Richmond and Strait reanalysed several well-known early hominid fossils, including the famous skeleton known as Lucy. Comparing the wrists of these fossils with the wrists of modern humans and several other primate species, Richmond and Strait found that two of our earliest fossil relatives, Australopithecus afarensis and Australopithecus anamensis, exhibit characteristics of the wrist that are seen today only in the African apes. These features are thought to be associated with knuckle-walking, an unusual mode of quadrupedal locomotion in which the fingers are bent and weight is supported on the backs of the second of the three rows of finger bones. In contrast, the wrists of the other early hominid species in their sample, Australopithecus africanus and Paranthropus robustus, are like those of modern humans in that they lack the putative knuckle-walking characteristics ( Fig. 1).
Richmond and Strait's study is significant for several reasons. First, it bears on the long-standing debate over the evolutionary history — the 'phylogenetic' relationships — of modern humans (Homo), chimpanzees (Pan) and gorillas (Gorilla). Genetic analyses overwhelmingly indicate that chimpanzees and humans are more closely related to one another than either is to gorillas2. Until the study by Richmond and Strait, however, the anatomical evidence largely ran counter to this conclusion. Many palaeoanthropologists took the knuckle-walking characters of Pan and Gorilla to be ‘shared derived’ characters which showed that the two groups of African ape were each other's closest relative3.
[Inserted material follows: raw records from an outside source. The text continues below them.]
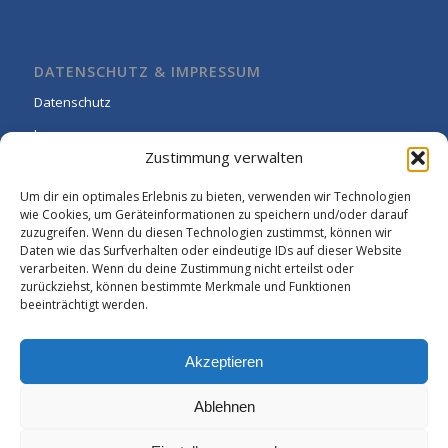
DATENSCHUTZ & IMPRESSUM
Datenschutz
Impressum
Zustimmung verwalten
Cookie-Richtlinie (EU)
Um dir ein optimales Erlebnis zu bieten, verwenden wir Technologien
wie Cookies, um Geräteinformationen zu speichern und/oder darauf
zuzugreifen. Wenn du diesen Technologien zustimmst, können wir
Daten wie das Surfverhalten oder eindeutige IDs auf dieser Website
verarbeiten. Wenn du deine Zustimmung nicht erteilst oder
zurückziehst, können bestimmte Merkmale und Funktionen
beeinträchtigt werden.
Akzeptieren
Ablehnen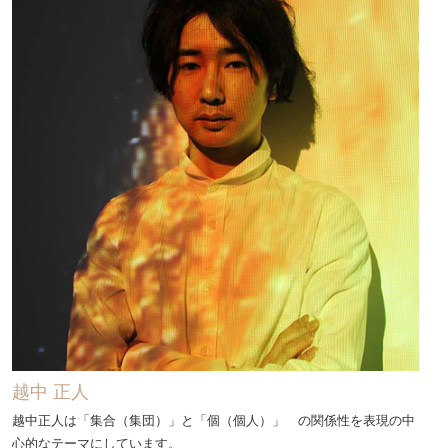
越中 正人
越中正人は「集合（集団）」と「個（個人）」 の関係性を表現の中
心的なテーマにしています。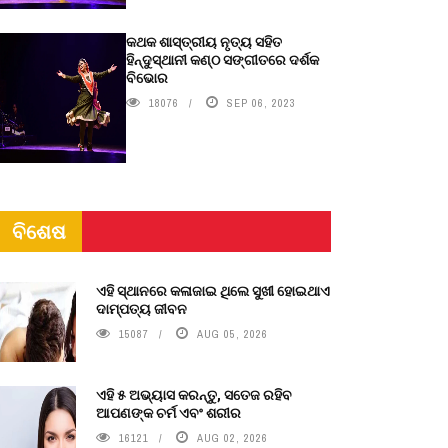
କଥକ ଶାସ୍ତ୍ରୀୟ ନୃତ୍ୟ ସହିତ
ହିନ୍ଦୁସ୍ଥାନୀ କଣ୍ଠ ସଙ୍ଗୀତରେ ଦର୍ଶକ
ବିଭୋର
18076
SEP 06, 2023
ବିଶେଷ
ଏହି ସ୍ଥାନରେ କଳାଜାଇ ଥିଲେ ସୁଖୀ ହୋଇଥାଏ
ଦାମ୍ପତ୍ୟ ଜୀବନ
15087
AUG 05, 2026
ଏହି ୫ ଅଭ୍ୟାସ କରନ୍ତୁ, ସତେଜ ରହିବ
ଆପଣଙ୍କ ଚର୍ମ ଏବଂ ଶରୀର
16121
AUG 02, 2026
The anatomical evidence could be reconciled with the molecular evidence in only two ways. Some researchers thought that the knuckle-walking characters exhibited by Pan (Fig. 2, overleaf) and Gorilla were independently derived or ‘convergent’ characters, resulting from natural selection under similar environmental and ecological conditions4. This perspective implied that the knuckle-walking characters are of no phylogenetic significance. Others argued that the knuckle-walking characters were present in the common ancestor of Pan, Gorilla and Homo, and were simply lost in the lineage leading to Homo5. According to this view, the knuckle-walking characters of Pan and Gorilla are ‘primitive’ features, which, like convergent characters, tell us nothing about phylogeny. Richmond and Strait's results offer strong support for the idea that knuckle-walking characters were present in the common ancestor of modern humans and the African apes, and provide grounds for reconciliation between the molecular and anatomical evidence.
The second point of significance in the new study1 relates to the phylogenetic relationship between A. afarensis and A. africanus . For many years, palaeoanthropologists thought that A. afarensis was the ancestor of A. africanus and the later hominids because its skull has more chimpanzee-like features than that of A. africanus. In 1995, however, the discovery at Sterkfontein, South Africa, of a collection of foot bones from a single A. africanus individual6 complicated the picture. Unexpectedly, the bones indic-ated that the foot of A. africanus was more ape-like than the foot of its putative ancestor A. afarensis. This finding was supported by analyses of a newly discovered shin bone from Sterkfontein, which suggested that the lower leg of A. africanus was more ape-like than that of A. afarensis7. It was also supported by an assessment of hominid joint sizes, from which it seemed that A. africanus had more ape-like limb proportions than A. afarensis8.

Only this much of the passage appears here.